Work to complete.
Once the line containing "Target: left lung" is found in the data below, repeat it and every later line exactly, leaving the pictures out.

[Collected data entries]

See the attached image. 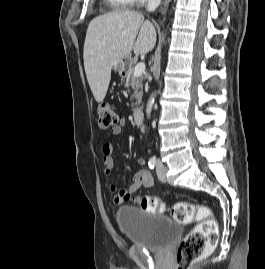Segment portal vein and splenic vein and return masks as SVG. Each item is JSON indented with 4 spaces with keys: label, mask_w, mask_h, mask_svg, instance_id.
Returning <instances> with one entry per match:
<instances>
[{
    "label": "portal vein and splenic vein",
    "mask_w": 265,
    "mask_h": 269,
    "mask_svg": "<svg viewBox=\"0 0 265 269\" xmlns=\"http://www.w3.org/2000/svg\"><path fill=\"white\" fill-rule=\"evenodd\" d=\"M144 71H145V63L140 62L135 66L133 76L134 77H139V76L142 75V73H144Z\"/></svg>",
    "instance_id": "18ae733b"
}]
</instances>
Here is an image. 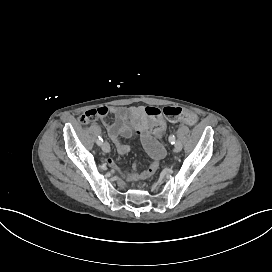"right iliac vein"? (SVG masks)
<instances>
[{"label":"right iliac vein","instance_id":"right-iliac-vein-1","mask_svg":"<svg viewBox=\"0 0 272 272\" xmlns=\"http://www.w3.org/2000/svg\"><path fill=\"white\" fill-rule=\"evenodd\" d=\"M101 148H102V150H103L104 152H106V153L110 151V145H109L108 142H103V143L101 144Z\"/></svg>","mask_w":272,"mask_h":272}]
</instances>
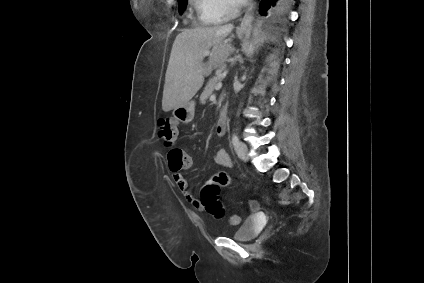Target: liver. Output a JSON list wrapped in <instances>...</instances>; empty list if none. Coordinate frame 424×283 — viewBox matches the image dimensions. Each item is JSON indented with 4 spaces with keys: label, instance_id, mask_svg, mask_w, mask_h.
Returning a JSON list of instances; mask_svg holds the SVG:
<instances>
[{
    "label": "liver",
    "instance_id": "obj_1",
    "mask_svg": "<svg viewBox=\"0 0 424 283\" xmlns=\"http://www.w3.org/2000/svg\"><path fill=\"white\" fill-rule=\"evenodd\" d=\"M233 25L201 26L179 33L172 46L163 89L162 109L167 112L188 103L204 77L221 67L233 52L227 36ZM204 51L209 60L203 63Z\"/></svg>",
    "mask_w": 424,
    "mask_h": 283
}]
</instances>
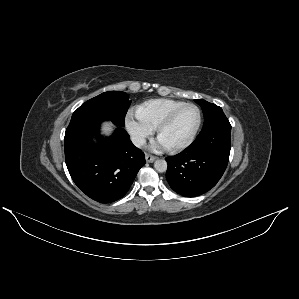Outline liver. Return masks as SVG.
Masks as SVG:
<instances>
[{
    "label": "liver",
    "instance_id": "1",
    "mask_svg": "<svg viewBox=\"0 0 299 299\" xmlns=\"http://www.w3.org/2000/svg\"><path fill=\"white\" fill-rule=\"evenodd\" d=\"M102 133L105 135H110L113 131V124L110 121H105L101 125Z\"/></svg>",
    "mask_w": 299,
    "mask_h": 299
}]
</instances>
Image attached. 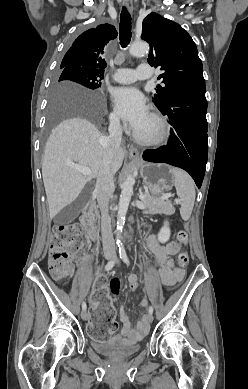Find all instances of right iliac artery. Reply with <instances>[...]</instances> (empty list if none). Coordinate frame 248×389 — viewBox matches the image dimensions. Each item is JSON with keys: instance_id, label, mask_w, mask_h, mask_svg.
<instances>
[{"instance_id": "82829eb1", "label": "right iliac artery", "mask_w": 248, "mask_h": 389, "mask_svg": "<svg viewBox=\"0 0 248 389\" xmlns=\"http://www.w3.org/2000/svg\"><path fill=\"white\" fill-rule=\"evenodd\" d=\"M114 264H115V259L109 261V262L106 264V266H105V270L108 271V270L112 269L113 266H114ZM82 309H83V310H86V309H87V305H86L85 302L82 303Z\"/></svg>"}]
</instances>
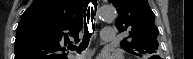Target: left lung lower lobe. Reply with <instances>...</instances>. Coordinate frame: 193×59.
Here are the masks:
<instances>
[{"label": "left lung lower lobe", "mask_w": 193, "mask_h": 59, "mask_svg": "<svg viewBox=\"0 0 193 59\" xmlns=\"http://www.w3.org/2000/svg\"><path fill=\"white\" fill-rule=\"evenodd\" d=\"M151 59H159V57H155V56H153V57H151Z\"/></svg>", "instance_id": "1"}]
</instances>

Your solution.
Target: left lung lower lobe. Reply with <instances>...</instances>. Coordinate frame: 193×59.
Here are the masks:
<instances>
[{"label": "left lung lower lobe", "mask_w": 193, "mask_h": 59, "mask_svg": "<svg viewBox=\"0 0 193 59\" xmlns=\"http://www.w3.org/2000/svg\"><path fill=\"white\" fill-rule=\"evenodd\" d=\"M151 59H159V57H155V56H153V57H151Z\"/></svg>", "instance_id": "1"}]
</instances>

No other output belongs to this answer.